Das Angebot an solchen Veranstaltungen ist, vielleicht nicht ausreichend, aber dennoch vorhanden. Wichtig ist da natürlich, dass sich die Trainer bei der Planung mit ihren Ansprüchen konstruktiv einbringen und dann aber auch die geschaffenen Möglichkeiten nutzen. Beratend kann ich mich da sicher einbringen, allerdings sollten hier auch jüngere Mitstreiter das Thema anpacken und das Zepter in die Hand nehmen.
Werden die wenigen deutschen Marathonläufer nicht von den vielen Kenianern und Äthiopiern in den Rennen abgeschreckt, da sie ja ohnehin keine Chance auf ein Preisgeld haben? Oder wird ab einer entsprechenden Endzeit dem besten Deutschen auch eine Prämie gezahlt?
Bei allen von mir betreuten Veranstaltungen gibt es seit Jahren eine „deutsche“ Prämie, teilweise auch noch eine Prämie für die besten Europäer. Athleten allerdings, die der Konkurrenz aus Afrika aus dem Weg gehen, werden am Ende nie Großes vollbringen können. Nur wer sich solchen Herausforderungen stellt, wird auch eigene Ziele realisieren. Wenn der Blick auf Preisgelder das sportliche Handeln bestimmt, wird man in der Regel nicht das eigene Potenzial ausschöpfen.

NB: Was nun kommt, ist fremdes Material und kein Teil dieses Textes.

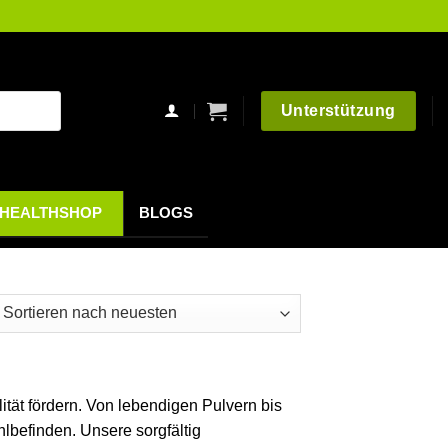
Unterstützung
HEALTHSHOP
BLOGS
h
esten
ert
lität fördern. Von lebendigen Pulvern bis
lbefinden. Unsere sorgfältig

Brauchen wir in den großen deutschen Marathonrennen so viele Afrikaner, die die Zuschauer am Ende sowieso nicht
auseinanderhalten können, nur um den Sponsoren gerecht zu werden? Die Zuschauer an der Strecke, aber auch im
Fernsehen wollen doch eher die spannenden Positionskämpfe sehen. Spannender konnte es in diesem Jahr mit einem Fotofinish ja nicht sein, wo am Ende der Vize-Weltmeister von 2011, Vincent Kipruto, gegen den 37-jährigen Debütanten Mark Kiptoo in 2:06:15 h zu 2:06:16 h gewann und die Festhalle tobte. Aber dann sah man bei der Pressekonferenz doch traurige Gesichter, wenn es am Ende nur zu einer 2:06-h- Zeit reicht.
Die traurigen Gesichter waren mehr aufseiten der Athleten zu sehen, denen aufgrund der Wetterverhältnisse doch die eine oder andere Prämie weggepustet wurde. Wie ich schon eingangs erwähnte, kommt es uns vor allem auf eine spannende Renngestaltung an und hier hatten wir in den vergangenen Jahren durchaus überwiegend Glück. Wenn eine solche Spannung gegeben ist, dann erfreut das auch die Zuschauer, gleichgültig welche Athleten diese Spannung erzeugen. Natürlich wäre es schön, wenn mehr deutsche Athleten mit im Fokus stehen würden. So wie die Hahner-Twins. Aber was im Moment nicht ist, kann ja noch werden. Ein bisschen Optimismus habe ich.
Welche Zeiten, wenn nicht gerade Wind mit Regen wie zuletzt das Rennen bestimmen, kann man Frankfurt in der Zukunft erwarten? Der Streckenrekord steht ja schon bei sensationellen 2:03:42 h seit 2011.
Die Qualität der Streckenrekorde bei den Frauen und Männern zeigt ja, dass die Strecke international absolut mithalten kann. Ein etwas größeres Verbesserungspotenzial ist sicher bei dem Frauen-Rekord (2:21:01 h) gegeben. Allerdings müssen dann schon optimale Wettervoraussetzungen gegeben sein.
Denn auch ein Usain Bolt läuft bei Gegenwind nicht unbedingt unter 10,0 s.
Mit Christoph Kopp sprach CONDITION-Mitarbeiter Helmut Schaake.